DENVER (AP) — A former U.S. soldier accused of shooting and killing a transit guard in downtown Denver last month says he is a supporter of the Islamic State group, but investigators say they have not found evidence the terror group had anything to do with the killing.
In a telephone interview Thursday from Denver’s jail, Joshua Cummings told The Associated Press he pledged his allegiance to ISIS after spending three days behind bars fasting.
He said he did so to purge himself of an oath he took to uphold the U.S. Constitution when he joined the Army in 1996.
Speaking calmly and addressing a reporter as “ma’am”, the Islamic convert from Pampa, Texas, declined to discuss the crime or whether his support for ISIS led him, as police allege, to walk behind Scott Von Lanken while he was speaking to two women around 11 p.m. on Jan. 31 and put a gun to his neck.
One of the women told investigators Cummings said something like, “Do what you are told,” just before he opened fire and ran away, police have said.
Cummings was found a short time later hiding on the terrace of an apartment building with a handgun, authorities said.
Police have uncovered no evidence to suggest Cummings was either directed by ISIS to carry out the killing or may have been inspired by the group, Denver Police Commander Barb Archer said Friday.
She said Cummings, 37, has declined to talk with detectives and that investigators have not determined a motive for the killing of Von Lanken, a former police officer who was working as a contract security guard for the Denver area’s Regional Transportation District.
Islamic State supporters often proclaim their allegiance in social media before attacks.
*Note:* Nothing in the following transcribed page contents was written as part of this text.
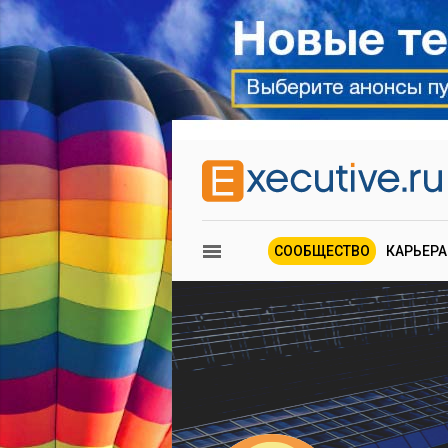
СООБЩЕСТВО
КАРЬЕРА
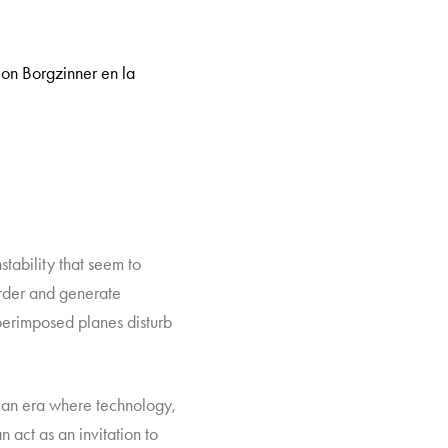
Jon Borgzinner en la
nstability that seem to
order and generate
uperimposed planes disturb
n an era where technology,
 act as an invitation to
It is less common for them to declare it after the fact.
Cummings had been vocal on Twitter about his views about Islam as well as both critical and supportive of law enforcement.
He told the AP said he had wanted to declare his allegiance ISIS and its leader, Abu Bakr Al-Baghdadi, earlier but an infection had prevented him from fasting.
Since his arrest, he said he received medical care in jail that gave him the ability to fast and “expiate” his prior oath.
He used the Arabic word for allegiance in making his declaration and then explained in English what he meant.
“I give my bay’ah (pledge) to Abu Bakr al-Baghdadi and I am committed to being a soldier for the Islamic State,” he told CBS4 Investigator Rick Sallinger.
“On the night in question, what I did do, I didn’t do that for the Islamic State. I did that purely and solely for the pleasure of Allah,” Cummings said.
Cummings was found a short time after the killing nearby with a gun the same caliber as the shells found at the murder scene. He was carrying Islamic literature. He says whatever he did that night was not in the name of ISIS.